Finanziamenti pubblici truffati: 650mila euro di profitti illeciti in Puglia
Indagini su finanziamenti bancari con garanzie pubbliche: 650mila euro di profitti illeciti in Puglia

La Guardia di Finanza e la Procura di Brindisi hanno avviato un’inchiesta che ha portato all’individuazione di 145 persone, tra le province di Brindisi e Lecce, per presunti reati legati a finanziamenti bancari con garanzie pubbliche. L’ipotesi investigativa riguarda la falsificazione di documenti e l’utilizzo di società operative solo sulla carta, con un profitto illecito stimato in 654.532 euro. L’indagine, coordinata da un’unità specializzata, ha evidenziato come alcuni soggetti abbiano sfruttato il sistema per ottenere prestiti garantiti da denaro pubblico, senza alcuna reale attività imprenditoriale.

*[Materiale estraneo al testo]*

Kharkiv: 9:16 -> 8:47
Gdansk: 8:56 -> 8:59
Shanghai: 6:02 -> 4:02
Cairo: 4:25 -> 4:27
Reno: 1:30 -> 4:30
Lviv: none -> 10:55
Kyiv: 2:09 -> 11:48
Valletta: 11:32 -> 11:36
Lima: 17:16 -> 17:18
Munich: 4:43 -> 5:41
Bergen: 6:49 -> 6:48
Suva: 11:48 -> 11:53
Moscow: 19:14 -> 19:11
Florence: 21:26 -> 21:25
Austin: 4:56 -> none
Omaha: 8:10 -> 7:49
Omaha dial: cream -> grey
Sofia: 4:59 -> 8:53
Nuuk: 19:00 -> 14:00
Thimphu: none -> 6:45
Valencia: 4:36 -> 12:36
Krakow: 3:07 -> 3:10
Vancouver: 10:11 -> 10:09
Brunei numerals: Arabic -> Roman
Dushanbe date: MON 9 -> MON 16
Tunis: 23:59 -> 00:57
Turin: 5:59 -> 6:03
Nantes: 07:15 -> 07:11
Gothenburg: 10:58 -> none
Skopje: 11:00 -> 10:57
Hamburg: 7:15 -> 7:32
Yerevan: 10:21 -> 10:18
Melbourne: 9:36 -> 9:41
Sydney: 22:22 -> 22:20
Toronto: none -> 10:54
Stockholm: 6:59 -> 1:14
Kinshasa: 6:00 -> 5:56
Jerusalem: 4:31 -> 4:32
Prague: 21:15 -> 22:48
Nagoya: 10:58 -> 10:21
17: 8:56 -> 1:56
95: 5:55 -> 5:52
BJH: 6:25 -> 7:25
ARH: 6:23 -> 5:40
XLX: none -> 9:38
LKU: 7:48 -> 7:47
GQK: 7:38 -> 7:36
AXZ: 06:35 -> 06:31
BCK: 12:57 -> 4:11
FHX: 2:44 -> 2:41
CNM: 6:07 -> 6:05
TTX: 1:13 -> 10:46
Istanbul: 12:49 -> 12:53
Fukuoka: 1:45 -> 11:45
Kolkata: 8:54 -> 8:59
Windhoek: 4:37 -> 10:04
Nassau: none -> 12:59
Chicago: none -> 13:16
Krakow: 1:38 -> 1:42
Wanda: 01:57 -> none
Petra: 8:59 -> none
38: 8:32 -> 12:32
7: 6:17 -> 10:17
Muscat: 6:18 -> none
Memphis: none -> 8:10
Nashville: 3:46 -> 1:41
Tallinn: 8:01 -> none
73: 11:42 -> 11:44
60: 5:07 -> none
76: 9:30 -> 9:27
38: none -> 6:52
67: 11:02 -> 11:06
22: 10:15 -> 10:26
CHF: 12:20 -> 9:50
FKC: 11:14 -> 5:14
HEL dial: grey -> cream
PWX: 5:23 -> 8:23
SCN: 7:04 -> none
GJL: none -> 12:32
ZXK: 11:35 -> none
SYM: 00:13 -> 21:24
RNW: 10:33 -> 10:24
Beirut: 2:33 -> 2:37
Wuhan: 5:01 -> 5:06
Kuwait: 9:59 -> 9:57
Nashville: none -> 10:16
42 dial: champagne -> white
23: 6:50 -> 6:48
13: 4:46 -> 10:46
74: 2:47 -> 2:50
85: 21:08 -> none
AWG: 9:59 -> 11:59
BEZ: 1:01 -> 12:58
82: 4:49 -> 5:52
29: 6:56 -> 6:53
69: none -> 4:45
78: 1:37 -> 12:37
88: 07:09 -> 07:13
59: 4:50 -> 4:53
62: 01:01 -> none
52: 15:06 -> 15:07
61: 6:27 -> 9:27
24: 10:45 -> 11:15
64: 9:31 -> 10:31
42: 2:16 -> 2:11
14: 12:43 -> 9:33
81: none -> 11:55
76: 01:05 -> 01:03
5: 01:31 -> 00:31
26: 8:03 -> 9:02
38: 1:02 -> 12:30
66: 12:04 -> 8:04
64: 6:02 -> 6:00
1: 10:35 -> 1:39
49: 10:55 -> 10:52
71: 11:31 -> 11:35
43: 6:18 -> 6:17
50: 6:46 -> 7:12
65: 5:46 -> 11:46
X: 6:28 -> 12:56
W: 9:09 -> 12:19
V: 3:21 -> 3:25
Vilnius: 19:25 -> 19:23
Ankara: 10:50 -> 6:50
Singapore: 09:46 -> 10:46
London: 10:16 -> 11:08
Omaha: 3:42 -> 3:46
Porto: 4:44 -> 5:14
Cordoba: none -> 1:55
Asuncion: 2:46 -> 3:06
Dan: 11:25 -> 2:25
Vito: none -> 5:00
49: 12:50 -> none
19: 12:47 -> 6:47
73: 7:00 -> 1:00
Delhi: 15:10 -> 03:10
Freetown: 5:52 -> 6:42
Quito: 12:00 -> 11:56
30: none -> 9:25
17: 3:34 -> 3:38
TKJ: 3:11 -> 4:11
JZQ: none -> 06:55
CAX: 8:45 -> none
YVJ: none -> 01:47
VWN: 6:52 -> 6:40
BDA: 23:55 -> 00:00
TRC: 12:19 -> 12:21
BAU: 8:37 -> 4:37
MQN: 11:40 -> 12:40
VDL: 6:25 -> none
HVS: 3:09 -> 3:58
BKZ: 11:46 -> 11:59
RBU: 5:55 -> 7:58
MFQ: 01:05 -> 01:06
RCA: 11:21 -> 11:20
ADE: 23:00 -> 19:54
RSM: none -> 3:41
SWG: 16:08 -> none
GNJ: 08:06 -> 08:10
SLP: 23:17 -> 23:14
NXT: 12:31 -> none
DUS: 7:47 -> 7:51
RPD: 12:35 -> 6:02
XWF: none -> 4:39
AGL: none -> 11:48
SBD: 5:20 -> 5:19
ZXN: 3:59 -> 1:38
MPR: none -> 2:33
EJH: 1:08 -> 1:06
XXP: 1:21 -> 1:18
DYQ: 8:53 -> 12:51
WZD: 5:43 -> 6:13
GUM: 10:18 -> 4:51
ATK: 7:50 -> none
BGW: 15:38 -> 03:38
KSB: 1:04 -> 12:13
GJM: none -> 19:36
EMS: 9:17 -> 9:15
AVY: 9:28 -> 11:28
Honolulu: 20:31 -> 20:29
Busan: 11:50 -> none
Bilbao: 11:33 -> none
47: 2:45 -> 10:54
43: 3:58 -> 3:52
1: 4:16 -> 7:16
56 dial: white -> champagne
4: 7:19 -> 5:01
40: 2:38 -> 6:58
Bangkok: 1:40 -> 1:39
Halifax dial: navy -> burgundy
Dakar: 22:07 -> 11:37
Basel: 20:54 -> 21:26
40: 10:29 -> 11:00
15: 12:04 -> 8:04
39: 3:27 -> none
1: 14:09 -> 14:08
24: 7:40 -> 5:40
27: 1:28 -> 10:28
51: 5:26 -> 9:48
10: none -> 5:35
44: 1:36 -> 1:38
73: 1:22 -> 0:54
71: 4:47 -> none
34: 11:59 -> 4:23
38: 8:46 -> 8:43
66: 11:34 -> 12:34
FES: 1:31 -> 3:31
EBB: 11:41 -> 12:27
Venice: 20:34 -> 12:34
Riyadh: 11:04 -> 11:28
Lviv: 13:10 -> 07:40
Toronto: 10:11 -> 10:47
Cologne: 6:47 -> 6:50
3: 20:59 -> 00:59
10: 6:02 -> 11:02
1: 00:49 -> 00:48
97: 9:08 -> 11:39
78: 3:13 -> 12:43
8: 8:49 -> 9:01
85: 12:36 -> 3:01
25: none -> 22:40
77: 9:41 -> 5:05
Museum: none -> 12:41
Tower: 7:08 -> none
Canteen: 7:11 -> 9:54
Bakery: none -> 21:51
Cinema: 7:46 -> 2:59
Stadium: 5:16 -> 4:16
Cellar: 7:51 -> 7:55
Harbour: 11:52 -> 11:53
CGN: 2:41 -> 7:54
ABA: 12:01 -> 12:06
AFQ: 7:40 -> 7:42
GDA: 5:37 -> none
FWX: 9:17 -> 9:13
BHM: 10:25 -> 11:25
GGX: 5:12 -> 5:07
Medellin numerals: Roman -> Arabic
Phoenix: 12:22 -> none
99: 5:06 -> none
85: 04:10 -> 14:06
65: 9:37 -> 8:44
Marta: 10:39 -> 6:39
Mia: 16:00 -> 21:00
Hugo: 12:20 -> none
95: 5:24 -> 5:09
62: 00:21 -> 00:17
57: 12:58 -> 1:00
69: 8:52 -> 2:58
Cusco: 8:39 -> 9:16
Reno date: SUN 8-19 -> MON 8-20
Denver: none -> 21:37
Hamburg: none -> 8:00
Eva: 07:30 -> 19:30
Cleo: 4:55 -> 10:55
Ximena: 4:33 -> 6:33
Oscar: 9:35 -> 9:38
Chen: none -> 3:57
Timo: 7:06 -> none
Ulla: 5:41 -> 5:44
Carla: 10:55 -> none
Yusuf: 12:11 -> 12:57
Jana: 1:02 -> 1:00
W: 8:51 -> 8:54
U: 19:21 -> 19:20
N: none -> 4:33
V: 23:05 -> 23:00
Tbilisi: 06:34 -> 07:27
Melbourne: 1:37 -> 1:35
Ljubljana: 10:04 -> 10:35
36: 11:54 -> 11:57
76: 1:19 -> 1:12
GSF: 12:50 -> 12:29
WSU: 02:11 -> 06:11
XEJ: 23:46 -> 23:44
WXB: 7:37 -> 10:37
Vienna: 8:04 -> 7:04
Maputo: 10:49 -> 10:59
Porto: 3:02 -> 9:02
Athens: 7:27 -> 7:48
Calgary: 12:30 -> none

Finanziamenti truffati: 650mila euro di profitti illeciti
Secondo le indagini, una ventina di pratiche avrebbe generato un profitto ritenuto illecito di circa 654.532 euro, parte del quale sarebbe finita nelle tasche di alcuni “facilitatori”. Si tratta di istanze per accedere a prestiti bancari garantiti da denaro pubblico, ma alla base di queste richieste avrebbero trovato spazio società operative solo sulla carta. L’ipotesi, se confermata, rappresenta un grave abuso del sistema finanziario pubblico, con conseguenze potenzialmente gravi per la gestione delle risorse pubbliche.
Le due ipotesi principali dell’inchiesta
Le indagini hanno individuato due possibili scenari: o si trattava di bilanci “gonfiati”, o di società “ad hoc” non operative. In entrambi i casi, il pm Francesco Carluccio ha espresso preoccupazione, ritenendo che parte del denaro finisse dove non doveva finire, cioè nelle tasche di co-indagati. L’ipotesi di falsificazione di documenti fiscale per ottenere finanziamenti con garanzia pubblica al 100 per cento è stata avanzata, con Medio Credito Centrale, istituto estraneo alle accuse, che ha deliberato la garanzia.
La falsificazione di documenti è al centro dell’ipotesi accusatoria. La Procura ritiene che alcuni soggetti abbiano utilizzato documenti falsi per ottenere finanziamenti bancari con garanzia pubblica al 100 per cento. Questo sistema, se sfruttato, permette di accedere a prestiti senza alcuna reale attività imprenditoriale, sfruttando la credibilità del sistema finanziario pubblico. Le società operative non esistevano in realtà. L’ipotesi investigativa indica che le società utilizzate per ottenere i finanziamenti non avevano alcuna attività reale. Si tratta di strutture create ad hoc per sfruttare le garanzie pubbliche, senza alcun legame con l’economia reale. Questo modello di abuso ha permesso di generare profitti illeciti, che sono finiti in conti correnti di soggetti coinvolti.
Al vertice del primo sodalizio ipotizzato si trovano i commercialisti Franco Cazzorla e Leopoldo Platis, che avrebbero diretto le attività per un periodo che va dal 2019 al 2023. Cazzorla, tramite un software, avrebbe gestito la falsificazione di documenti, mentre Platis avrebbe mantenuto i contatti con imprenditori e professionisti disposti a collaborare. Tra i presunti “scout” figurano Paolo Palma e Mario Marangio, ritenuti “reclutatori” di altri soggetti coinvolti. Altri nomi, come Michele Di Donna e Danilo Contardi, sono indicati come capi di un altro presunto sodalizio, che avrebbe seguito le pratiche “planate” sulle scrivanie della Banca Popolare Pugliese.